(Stored dataset items)
• • • • •

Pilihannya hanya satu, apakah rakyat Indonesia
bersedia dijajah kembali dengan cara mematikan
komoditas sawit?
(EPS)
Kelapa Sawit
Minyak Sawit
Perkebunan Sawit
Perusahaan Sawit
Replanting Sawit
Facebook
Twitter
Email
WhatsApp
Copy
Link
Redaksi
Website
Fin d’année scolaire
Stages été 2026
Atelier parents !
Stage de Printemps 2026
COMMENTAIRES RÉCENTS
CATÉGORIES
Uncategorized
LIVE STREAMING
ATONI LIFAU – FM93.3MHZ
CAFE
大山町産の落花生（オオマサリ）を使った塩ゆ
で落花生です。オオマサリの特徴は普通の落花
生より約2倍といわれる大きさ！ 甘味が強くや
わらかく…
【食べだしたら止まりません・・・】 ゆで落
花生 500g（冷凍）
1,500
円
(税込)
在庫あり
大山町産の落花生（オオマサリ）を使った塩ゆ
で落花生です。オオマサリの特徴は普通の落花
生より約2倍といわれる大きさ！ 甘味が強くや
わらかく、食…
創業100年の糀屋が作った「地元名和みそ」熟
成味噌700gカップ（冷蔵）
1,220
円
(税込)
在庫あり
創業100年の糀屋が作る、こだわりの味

• • • • •

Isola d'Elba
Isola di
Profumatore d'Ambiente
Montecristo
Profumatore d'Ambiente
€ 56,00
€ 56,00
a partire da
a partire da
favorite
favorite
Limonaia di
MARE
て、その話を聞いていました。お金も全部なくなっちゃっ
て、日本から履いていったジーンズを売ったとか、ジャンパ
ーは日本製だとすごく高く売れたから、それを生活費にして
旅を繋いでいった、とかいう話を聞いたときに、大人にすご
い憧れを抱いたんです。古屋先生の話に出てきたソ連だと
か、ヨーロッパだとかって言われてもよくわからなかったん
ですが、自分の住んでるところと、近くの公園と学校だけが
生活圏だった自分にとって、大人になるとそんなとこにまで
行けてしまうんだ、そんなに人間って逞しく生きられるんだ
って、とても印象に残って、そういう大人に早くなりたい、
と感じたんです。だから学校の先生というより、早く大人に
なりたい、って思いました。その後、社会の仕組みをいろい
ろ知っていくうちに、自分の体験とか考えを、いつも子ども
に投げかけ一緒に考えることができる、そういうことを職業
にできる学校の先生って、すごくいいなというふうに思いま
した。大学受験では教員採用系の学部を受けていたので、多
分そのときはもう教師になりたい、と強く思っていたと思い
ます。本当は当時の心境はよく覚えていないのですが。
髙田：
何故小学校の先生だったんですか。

• • • • •

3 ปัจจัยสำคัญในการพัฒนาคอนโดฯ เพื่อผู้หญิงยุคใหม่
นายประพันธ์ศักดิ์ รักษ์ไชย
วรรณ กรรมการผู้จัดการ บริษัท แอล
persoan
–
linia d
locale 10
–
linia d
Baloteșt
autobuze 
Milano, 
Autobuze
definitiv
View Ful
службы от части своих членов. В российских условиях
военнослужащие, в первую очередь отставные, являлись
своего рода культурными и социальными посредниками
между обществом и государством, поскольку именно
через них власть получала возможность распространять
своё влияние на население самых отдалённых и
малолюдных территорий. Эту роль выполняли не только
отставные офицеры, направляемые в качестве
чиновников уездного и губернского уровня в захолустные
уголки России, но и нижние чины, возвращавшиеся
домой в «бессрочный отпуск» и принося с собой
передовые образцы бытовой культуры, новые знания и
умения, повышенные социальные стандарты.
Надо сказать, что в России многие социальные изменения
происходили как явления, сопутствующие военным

• • • • •

- **WHAT IS NEEDED**
Looking at the entries above, can you reproduce exactly the lines from the one that holds "Stage de Printemps 2026" through the one that holds "創業100年の糀屋が作る、こだわりの味", and only those?

- **RESULT BELOW**
Stage de Printemps 2026
COMMENTAIRES RÉCENTS
CATÉGORIES
Uncategorized
LIVE STREAMING
ATONI LIFAU – FM93.3MHZ
CAFE
大山町産の落花生（オオマサリ）を使った塩ゆ
で落花生です。オオマサリの特徴は普通の落花
生より約2倍といわれる大きさ！ 甘味が強くや
わらかく…
【食べだしたら止まりません・・・】 ゆで落
花生 500g（冷凍）
1,500
円
(税込)
在庫あり
大山町産の落花生（オオマサリ）を使った塩ゆ
で落花生です。オオマサリの特徴は普通の落花
生より約2倍といわれる大きさ！ 甘味が強くや
わらかく、食…
創業100年の糀屋が作った「地元名和みそ」熟
成味噌700gカップ（冷蔵）
1,220
円
(税込)
在庫あり
創業100年の糀屋が作る、こだわりの味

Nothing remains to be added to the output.